2. Anche ai soggetti IAS, fermo restando quanto previsto al comma 1, si applicano le disposizioni del Capo II, Sezione I del testo unico che prevedono limiti quantitativi alla deduzione di componenti negativi o la loro esclusione o ne dispongono la ripartizione in più periodi di imposta, nonché quelle che esentano o escludono, parzialmente o totalmente, dalla formazione del reddito imponibile componenti positivi, comunque denominati, o ne consentono la ripartizione in più periodi di imposta, e quelle che stabiliscono la rilevanza di componenti positivi o negativi nell'esercizio, rispettivamente, della loro percezione o del loro pagamento.
Concorrono comunque alla formazione del reddito imponibile i componenti positivi e negativi, fiscalmente rilevanti ai sensi delle disposizioni dello stesso testo unico, imputati direttamente a patrimonio per effetto dell'applicazione degli IAS. Resta, altresì, ferma l'applicazione delle disposizioni di cui all'articolo 109, commi 3, con riferimento ai componenti da imputarsi al conto economico ovvero a patrimonio, e 4, lettera b), ultimo periodo, del testo unico.

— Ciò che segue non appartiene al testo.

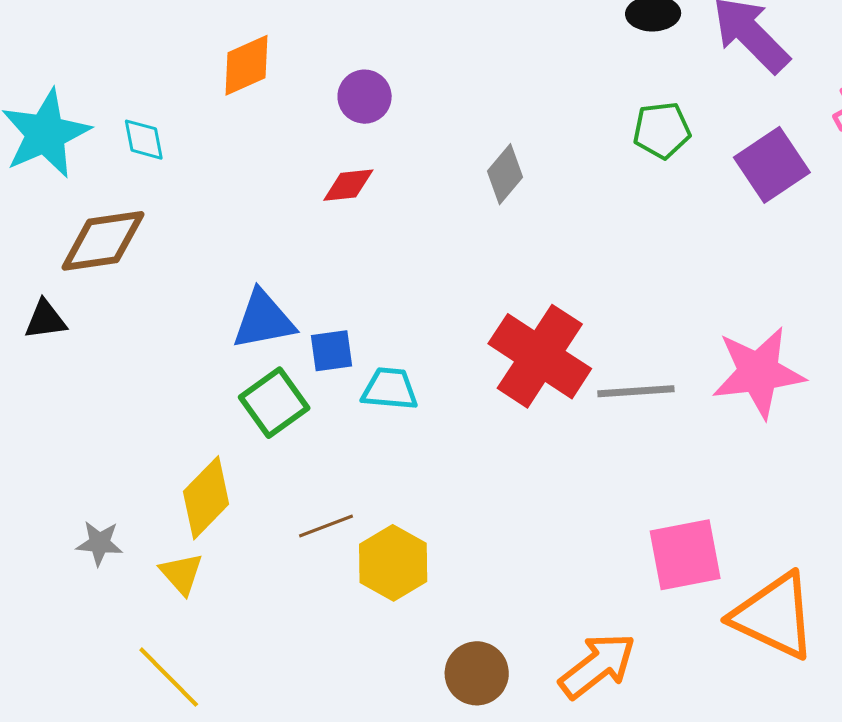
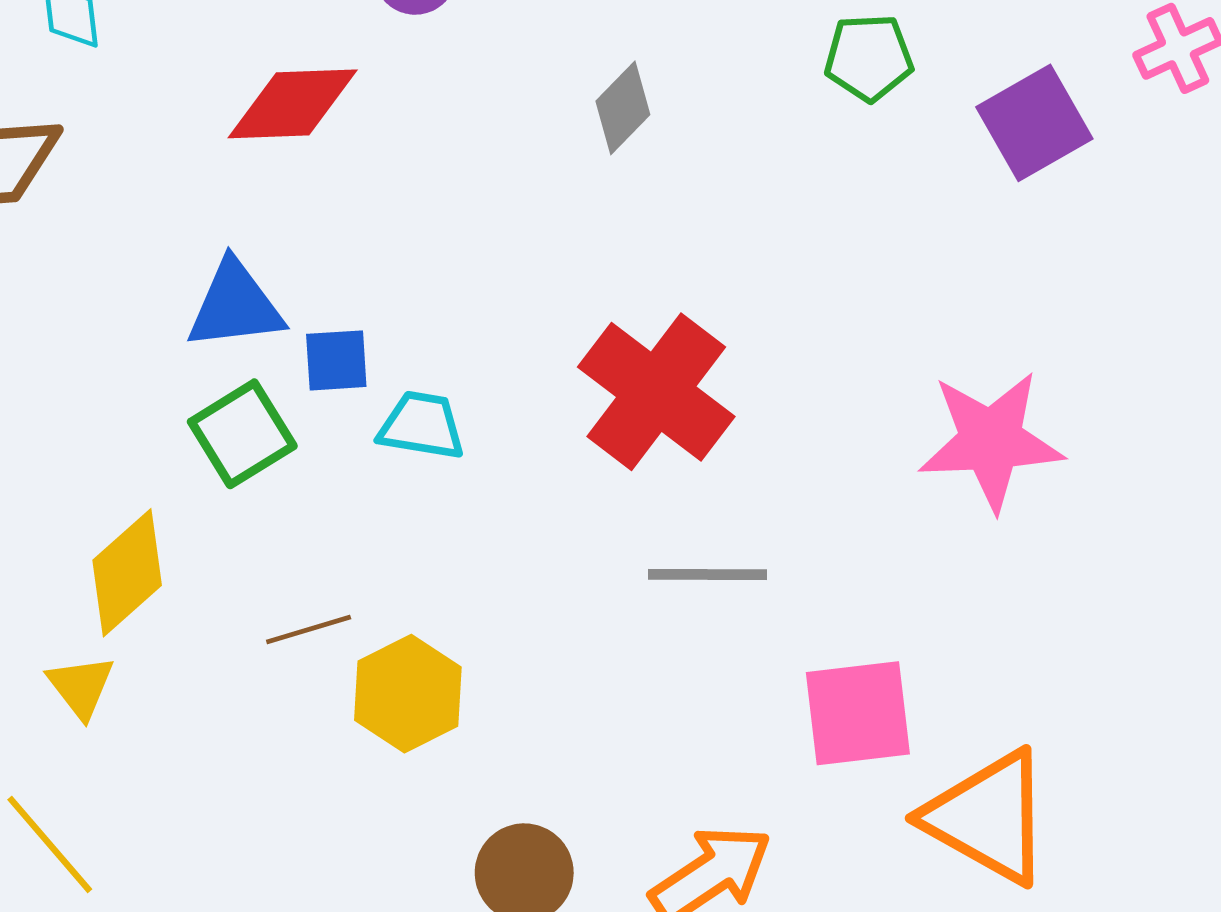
red diamond: (348, 185) -> (293, 104), moved, size x1.6
gray line: (636, 391) -> (708, 574), moved

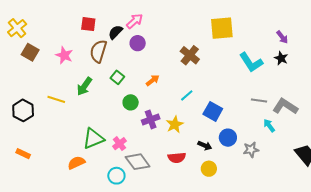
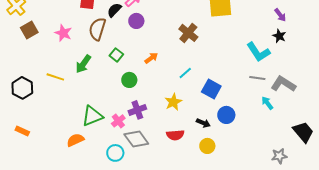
brown square: (30, 52) -> (29, 30), turned 30
cyan L-shape: (251, 62) -> (258, 52), moved
purple cross: (151, 119) -> (137, 110), moved
gray star: (251, 150) -> (279, 156), moved

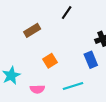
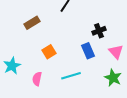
pink semicircle: (37, 89) -> (37, 79), turned 104

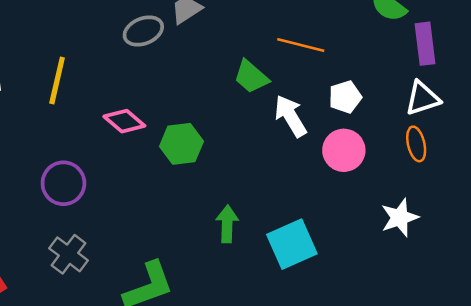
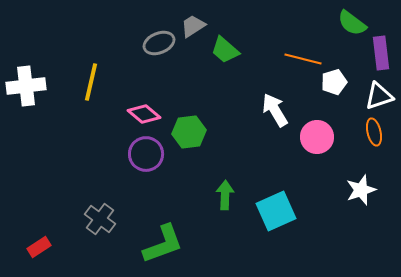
orange line: (301, 45) -> (303, 59), moved
green trapezoid: (251, 77) -> (225, 50), moved
white pentagon: (345, 97) -> (334, 82), moved
purple circle: (63, 183) -> (146, 154), moved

3. Per i soggetti IAS, i limiti di cui all'articolo 106, commi 1 e 3, del testo unico, non si applicano alle differenze emergenti dalla prima iscrizione dei crediti ivi previsti. I soggetti cui si applica il comma 3 del citato articolo 106 possono, tuttavia, assoggettare anche le predette differenze di prima iscrizione ai limiti ivi indicati.
4. Per ì soggetti IAS, gli accantonamenti ai fondi di cui all'articolo 105, commi 1 e 2, del testo unico, deducibili in ciascun esercizio sono determinati in misura non superiore alla differenza fra l'importo complessivo dei fondi calcolati al termine dell'esercizio in conformità alle disposizioni legislative e contrattuali che regolano il rapporto di lavoro dei dipendenti, e l'importo di tali fondi fiscalmente riconosciuto al termine dell'esercizio precedente, assunto al netto degli utilizzi dell'esercizio.
Concorrono a determinare gli accantonamenti tutte le componenti positive e negative iscritte a conto economico o a patrimonio netto in contropartita di detti fondi.